### YOUR ASSIGNMENT
Could you reproduce, from the records below, everything from the line with "овав своих фанов фантастическими световыми" down to the line with "ará la problemática", keeping both of those lines and changing nothing?

### DATA SECTION

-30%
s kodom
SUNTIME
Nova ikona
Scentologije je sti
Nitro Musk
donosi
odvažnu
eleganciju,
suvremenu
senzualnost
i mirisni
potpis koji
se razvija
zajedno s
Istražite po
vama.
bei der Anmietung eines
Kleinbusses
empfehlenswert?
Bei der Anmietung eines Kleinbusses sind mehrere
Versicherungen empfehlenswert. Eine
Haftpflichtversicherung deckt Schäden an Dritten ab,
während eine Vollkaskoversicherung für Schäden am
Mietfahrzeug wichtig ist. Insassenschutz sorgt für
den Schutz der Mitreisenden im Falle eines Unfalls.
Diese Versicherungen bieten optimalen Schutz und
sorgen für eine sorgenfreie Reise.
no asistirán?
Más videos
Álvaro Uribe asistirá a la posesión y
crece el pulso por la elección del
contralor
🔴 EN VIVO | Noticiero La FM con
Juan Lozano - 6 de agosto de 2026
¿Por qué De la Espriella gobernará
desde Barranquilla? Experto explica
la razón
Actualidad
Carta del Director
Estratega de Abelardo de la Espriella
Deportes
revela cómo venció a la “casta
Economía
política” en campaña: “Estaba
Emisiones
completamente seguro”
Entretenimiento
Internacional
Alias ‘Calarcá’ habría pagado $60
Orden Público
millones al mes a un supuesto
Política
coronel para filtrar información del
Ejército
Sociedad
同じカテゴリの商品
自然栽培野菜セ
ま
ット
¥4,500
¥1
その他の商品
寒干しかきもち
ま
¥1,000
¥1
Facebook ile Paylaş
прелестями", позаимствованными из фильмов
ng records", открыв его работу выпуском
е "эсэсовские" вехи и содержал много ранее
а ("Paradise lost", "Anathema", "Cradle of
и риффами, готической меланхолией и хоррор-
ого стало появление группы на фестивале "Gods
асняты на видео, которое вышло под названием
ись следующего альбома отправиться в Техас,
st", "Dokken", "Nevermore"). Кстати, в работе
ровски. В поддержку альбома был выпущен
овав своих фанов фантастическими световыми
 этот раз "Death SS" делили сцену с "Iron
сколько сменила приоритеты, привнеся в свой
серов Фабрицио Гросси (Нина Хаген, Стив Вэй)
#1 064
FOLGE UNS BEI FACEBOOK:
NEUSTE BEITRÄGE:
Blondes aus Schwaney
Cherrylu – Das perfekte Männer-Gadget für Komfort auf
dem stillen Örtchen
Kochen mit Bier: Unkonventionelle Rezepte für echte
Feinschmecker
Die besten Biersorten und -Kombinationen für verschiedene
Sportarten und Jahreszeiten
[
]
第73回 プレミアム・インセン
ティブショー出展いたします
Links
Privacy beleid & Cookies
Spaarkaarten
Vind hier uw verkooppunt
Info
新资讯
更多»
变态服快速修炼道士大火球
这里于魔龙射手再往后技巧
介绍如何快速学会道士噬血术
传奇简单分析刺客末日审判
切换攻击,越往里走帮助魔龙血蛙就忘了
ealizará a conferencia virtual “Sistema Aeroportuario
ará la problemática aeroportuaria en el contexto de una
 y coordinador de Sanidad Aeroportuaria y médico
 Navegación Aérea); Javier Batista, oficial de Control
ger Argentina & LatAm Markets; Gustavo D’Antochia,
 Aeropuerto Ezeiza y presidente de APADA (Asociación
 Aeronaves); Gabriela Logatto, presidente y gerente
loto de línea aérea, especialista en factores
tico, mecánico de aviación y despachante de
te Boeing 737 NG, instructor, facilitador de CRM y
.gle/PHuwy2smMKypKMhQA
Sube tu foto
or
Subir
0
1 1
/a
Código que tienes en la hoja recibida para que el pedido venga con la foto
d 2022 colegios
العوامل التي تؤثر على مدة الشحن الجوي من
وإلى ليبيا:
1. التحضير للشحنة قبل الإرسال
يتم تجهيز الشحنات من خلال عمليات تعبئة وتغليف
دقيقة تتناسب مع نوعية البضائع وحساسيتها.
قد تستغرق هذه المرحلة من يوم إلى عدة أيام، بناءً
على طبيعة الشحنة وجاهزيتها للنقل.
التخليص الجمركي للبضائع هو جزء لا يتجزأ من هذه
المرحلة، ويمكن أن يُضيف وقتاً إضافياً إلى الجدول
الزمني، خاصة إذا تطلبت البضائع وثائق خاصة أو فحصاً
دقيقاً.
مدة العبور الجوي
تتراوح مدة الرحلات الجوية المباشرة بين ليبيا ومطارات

### EXERCISE ANSWER
овав своих фанов фантастическими световыми
 этот раз "Death SS" делили сцену с "Iron
сколько сменила приоритеты, привнеся в свой
серов Фабрицио Гросси (Нина Хаген, Стив Вэй)
#1 064
FOLGE UNS BEI FACEBOOK:
NEUSTE BEITRÄGE:
Blondes aus Schwaney
Cherrylu – Das perfekte Männer-Gadget für Komfort auf
dem stillen Örtchen
Kochen mit Bier: Unkonventionelle Rezepte für echte
Feinschmecker
Die besten Biersorten und -Kombinationen für verschiedene
Sportarten und Jahreszeiten
[
]
第73回 プレミアム・インセン
ティブショー出展いたします
Links
Privacy beleid & Cookies
Spaarkaarten
Vind hier uw verkooppunt
Info
新资讯
更多»
变态服快速修炼道士大火球
这里于魔龙射手再往后技巧
介绍如何快速学会道士噬血术
传奇简单分析刺客末日审判
切换攻击,越往里走帮助魔龙血蛙就忘了
ealizará a conferencia virtual “Sistema Aeroportuario
ará la problemática aeroportuaria en el contexto de una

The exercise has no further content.